● WHAT THE TASK ASKS: Search the data below for "masaja" and report how many lines contain it, with no other text.

PROVIDED MATERIAL section start

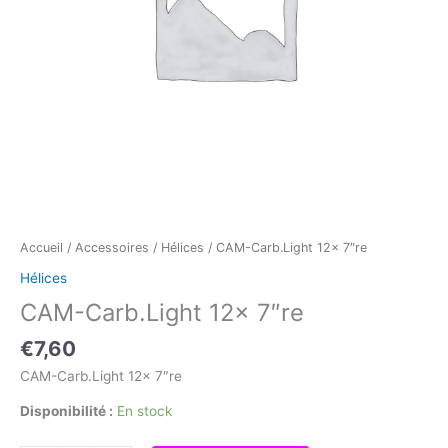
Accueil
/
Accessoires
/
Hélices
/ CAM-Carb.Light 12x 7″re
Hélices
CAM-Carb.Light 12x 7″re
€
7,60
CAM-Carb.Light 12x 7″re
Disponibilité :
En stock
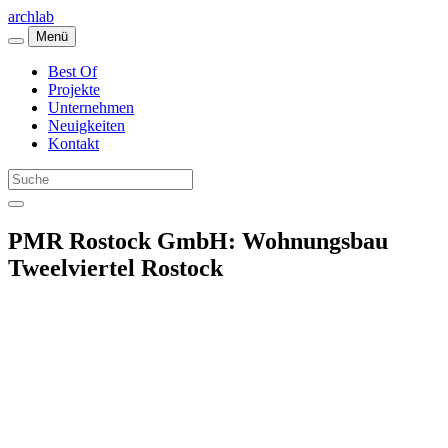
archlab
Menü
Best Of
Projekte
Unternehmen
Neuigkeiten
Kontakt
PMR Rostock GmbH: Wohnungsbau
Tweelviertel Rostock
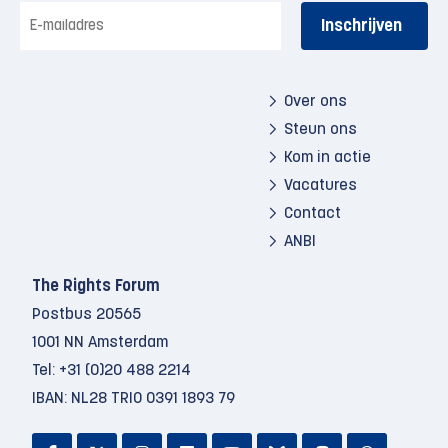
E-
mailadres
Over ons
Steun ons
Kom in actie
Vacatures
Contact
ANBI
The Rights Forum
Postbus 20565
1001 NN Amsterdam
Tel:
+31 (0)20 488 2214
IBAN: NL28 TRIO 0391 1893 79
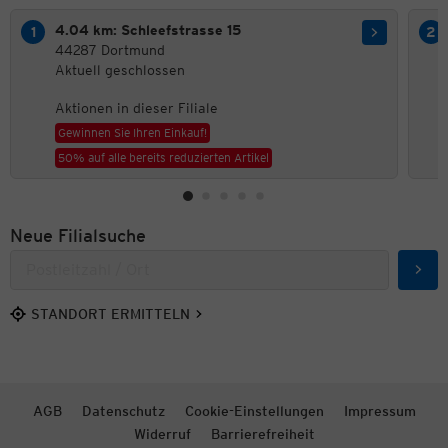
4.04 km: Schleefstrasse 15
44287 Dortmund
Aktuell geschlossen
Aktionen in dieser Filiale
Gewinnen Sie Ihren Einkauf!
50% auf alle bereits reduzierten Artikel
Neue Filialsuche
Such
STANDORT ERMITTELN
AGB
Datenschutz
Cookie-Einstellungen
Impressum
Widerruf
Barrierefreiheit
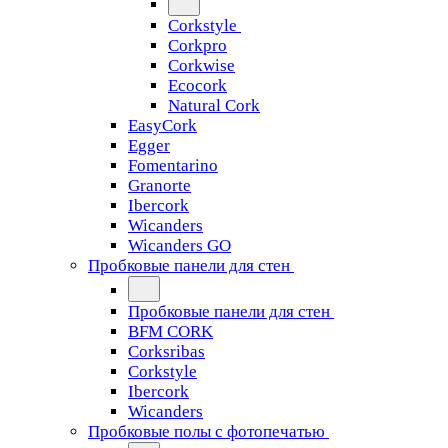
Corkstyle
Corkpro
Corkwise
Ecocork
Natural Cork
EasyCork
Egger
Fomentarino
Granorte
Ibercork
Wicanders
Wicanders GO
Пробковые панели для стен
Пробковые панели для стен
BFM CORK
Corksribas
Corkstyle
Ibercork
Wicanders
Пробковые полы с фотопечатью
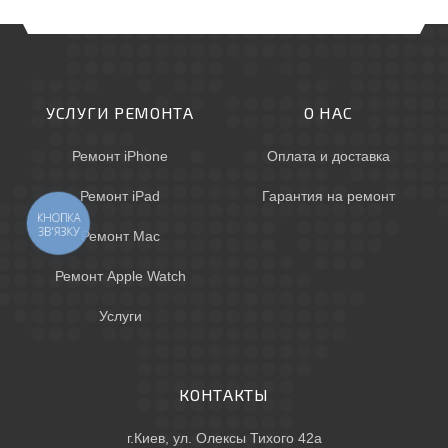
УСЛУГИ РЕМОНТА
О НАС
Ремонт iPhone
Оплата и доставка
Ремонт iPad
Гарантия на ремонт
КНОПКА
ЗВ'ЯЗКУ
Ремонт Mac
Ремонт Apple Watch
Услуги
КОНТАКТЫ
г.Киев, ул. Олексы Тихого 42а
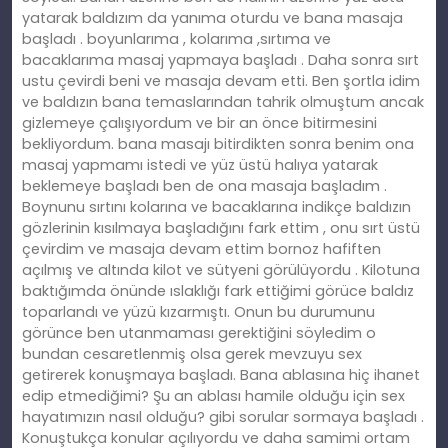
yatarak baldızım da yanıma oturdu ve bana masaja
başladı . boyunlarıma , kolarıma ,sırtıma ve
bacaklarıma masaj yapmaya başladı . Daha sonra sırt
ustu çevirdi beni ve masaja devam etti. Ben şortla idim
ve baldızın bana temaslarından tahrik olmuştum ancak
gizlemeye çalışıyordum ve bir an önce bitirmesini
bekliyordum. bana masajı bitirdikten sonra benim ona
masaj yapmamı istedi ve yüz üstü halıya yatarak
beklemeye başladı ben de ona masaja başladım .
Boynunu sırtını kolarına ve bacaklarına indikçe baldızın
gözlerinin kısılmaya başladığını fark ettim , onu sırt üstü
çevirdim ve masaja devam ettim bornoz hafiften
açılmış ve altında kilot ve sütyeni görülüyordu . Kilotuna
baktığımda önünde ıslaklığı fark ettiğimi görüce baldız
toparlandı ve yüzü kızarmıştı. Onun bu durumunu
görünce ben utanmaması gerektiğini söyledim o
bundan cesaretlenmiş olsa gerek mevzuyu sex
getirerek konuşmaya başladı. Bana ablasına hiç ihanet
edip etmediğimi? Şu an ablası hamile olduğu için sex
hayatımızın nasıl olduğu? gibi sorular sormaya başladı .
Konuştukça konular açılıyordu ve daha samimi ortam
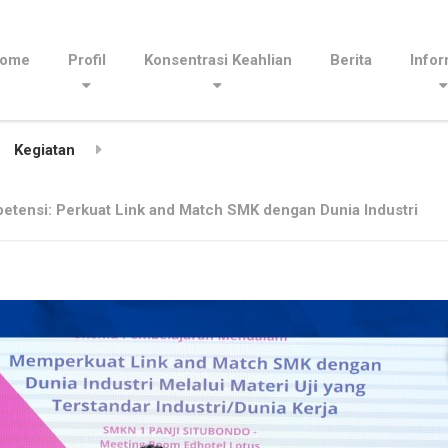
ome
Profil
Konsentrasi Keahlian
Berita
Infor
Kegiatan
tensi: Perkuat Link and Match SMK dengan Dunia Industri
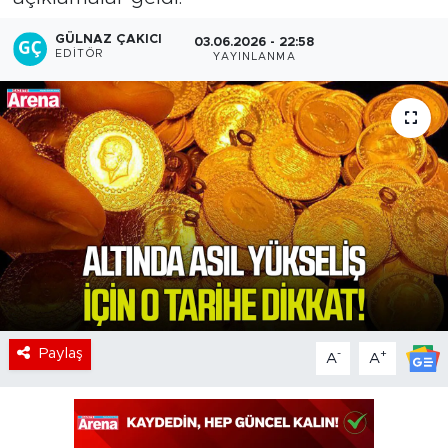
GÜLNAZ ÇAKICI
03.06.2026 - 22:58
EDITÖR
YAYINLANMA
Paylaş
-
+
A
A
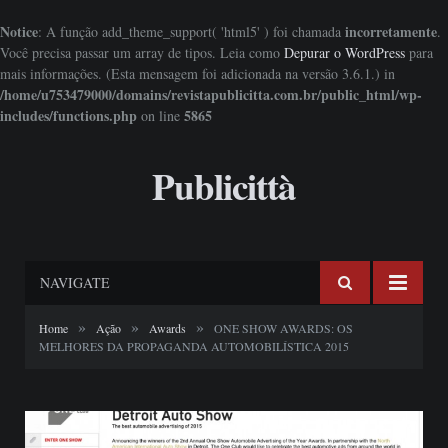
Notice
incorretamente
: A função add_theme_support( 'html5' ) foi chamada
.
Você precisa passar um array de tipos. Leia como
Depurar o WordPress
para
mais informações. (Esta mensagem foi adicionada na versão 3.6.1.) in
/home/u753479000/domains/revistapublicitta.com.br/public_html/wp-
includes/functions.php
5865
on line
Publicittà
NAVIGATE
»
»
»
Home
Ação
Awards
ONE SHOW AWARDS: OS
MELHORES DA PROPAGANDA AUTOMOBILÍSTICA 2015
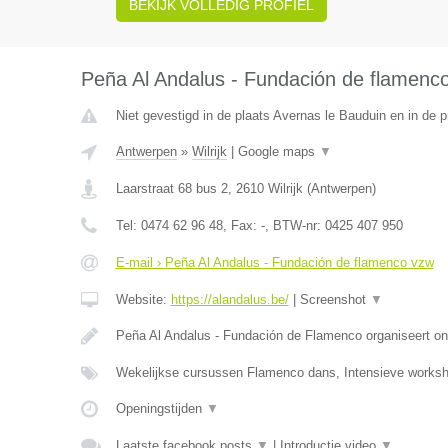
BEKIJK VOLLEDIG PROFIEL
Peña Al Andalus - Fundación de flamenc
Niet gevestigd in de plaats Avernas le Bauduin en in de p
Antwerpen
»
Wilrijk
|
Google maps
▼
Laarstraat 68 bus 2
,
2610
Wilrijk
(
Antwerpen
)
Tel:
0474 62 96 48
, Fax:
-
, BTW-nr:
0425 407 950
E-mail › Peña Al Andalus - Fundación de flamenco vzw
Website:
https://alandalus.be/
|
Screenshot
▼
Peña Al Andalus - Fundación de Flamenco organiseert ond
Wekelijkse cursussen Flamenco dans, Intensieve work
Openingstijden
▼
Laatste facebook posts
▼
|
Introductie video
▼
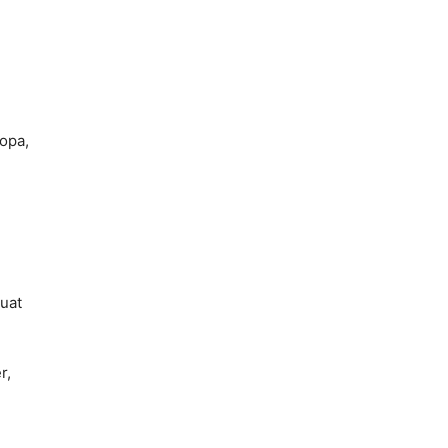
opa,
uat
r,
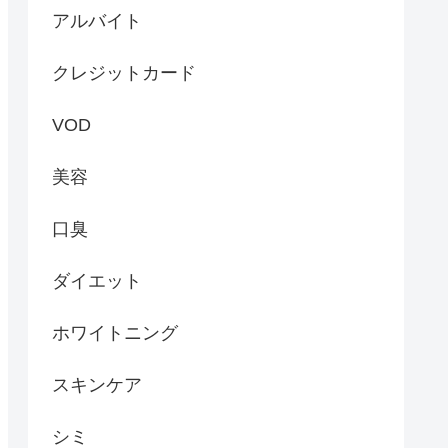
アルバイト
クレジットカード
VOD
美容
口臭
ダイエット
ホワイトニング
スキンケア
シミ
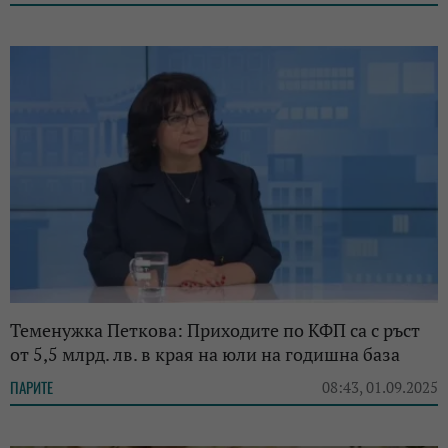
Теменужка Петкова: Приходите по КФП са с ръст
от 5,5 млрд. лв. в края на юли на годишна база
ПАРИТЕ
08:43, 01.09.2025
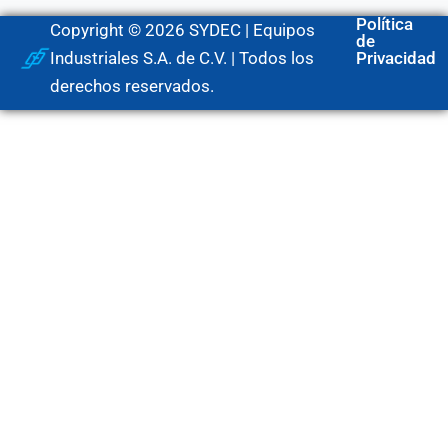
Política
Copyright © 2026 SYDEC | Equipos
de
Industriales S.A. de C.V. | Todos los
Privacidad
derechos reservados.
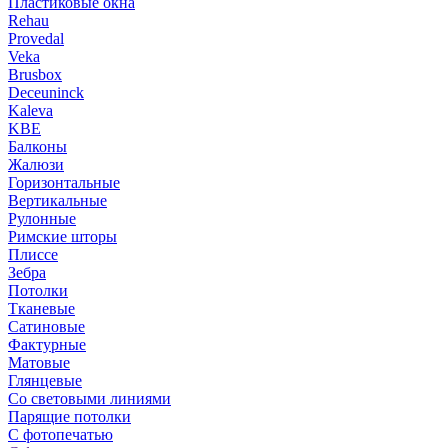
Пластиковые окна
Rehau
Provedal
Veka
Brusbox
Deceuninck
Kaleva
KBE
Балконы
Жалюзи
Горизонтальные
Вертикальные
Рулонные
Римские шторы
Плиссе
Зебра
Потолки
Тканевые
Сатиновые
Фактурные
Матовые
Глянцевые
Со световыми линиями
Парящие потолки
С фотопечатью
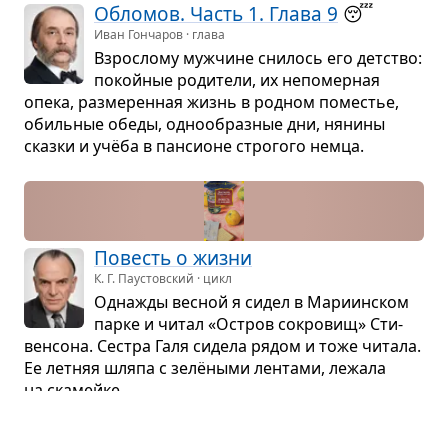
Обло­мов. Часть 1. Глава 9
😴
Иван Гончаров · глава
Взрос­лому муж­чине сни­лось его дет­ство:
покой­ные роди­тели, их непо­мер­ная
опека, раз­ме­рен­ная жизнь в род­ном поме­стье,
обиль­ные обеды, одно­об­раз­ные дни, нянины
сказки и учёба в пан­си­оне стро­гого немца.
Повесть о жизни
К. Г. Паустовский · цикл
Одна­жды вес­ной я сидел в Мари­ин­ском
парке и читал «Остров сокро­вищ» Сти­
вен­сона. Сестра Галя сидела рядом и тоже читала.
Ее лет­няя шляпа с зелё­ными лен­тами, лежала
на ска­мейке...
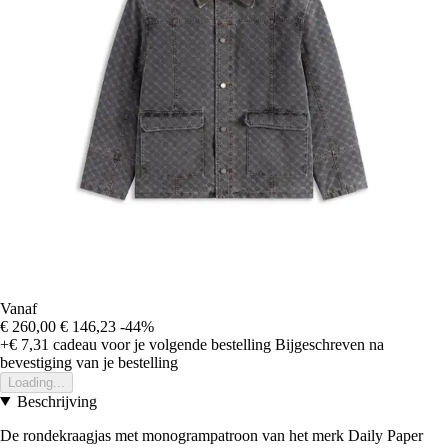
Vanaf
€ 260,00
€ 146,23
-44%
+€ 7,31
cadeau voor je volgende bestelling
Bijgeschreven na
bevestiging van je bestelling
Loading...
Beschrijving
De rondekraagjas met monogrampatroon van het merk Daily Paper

PROVIDED MATERIAL section end

● SOLUTION TO THIS TASK: 4